**WORK TO BE COMPLETED:**
Among the entries that follow, some lines contain the word "Itajaí". Show all of them.

**DATA SUPPLIED:**
————

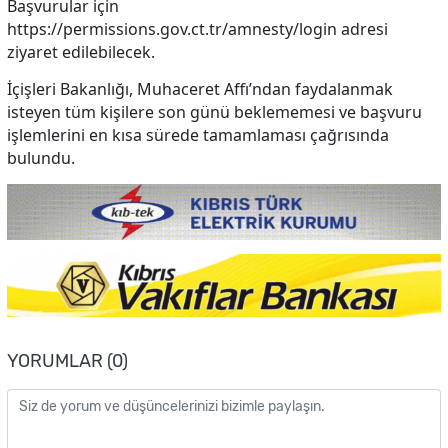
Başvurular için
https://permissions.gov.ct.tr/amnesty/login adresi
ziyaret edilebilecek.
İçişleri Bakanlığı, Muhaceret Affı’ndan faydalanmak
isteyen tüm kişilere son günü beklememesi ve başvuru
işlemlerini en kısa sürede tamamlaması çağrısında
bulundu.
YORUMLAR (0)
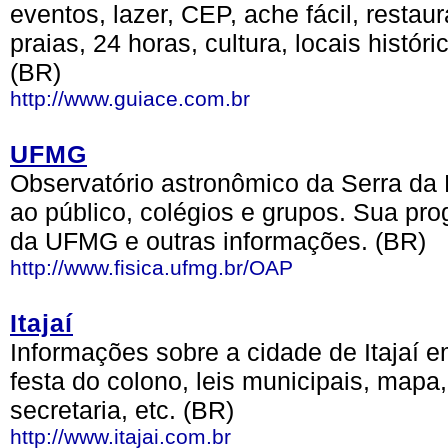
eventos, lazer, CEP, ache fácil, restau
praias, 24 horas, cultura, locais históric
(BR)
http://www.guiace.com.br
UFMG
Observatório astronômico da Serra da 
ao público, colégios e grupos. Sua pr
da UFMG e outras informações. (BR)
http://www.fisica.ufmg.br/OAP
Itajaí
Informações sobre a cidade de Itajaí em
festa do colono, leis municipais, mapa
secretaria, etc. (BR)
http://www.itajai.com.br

————

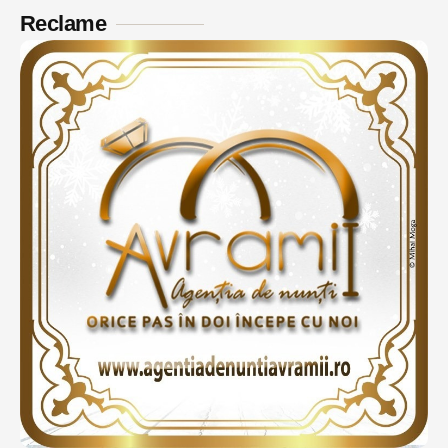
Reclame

————

**ANSWER SECTION:**
Itajaí
Informações sobre a cidade de Itajaí em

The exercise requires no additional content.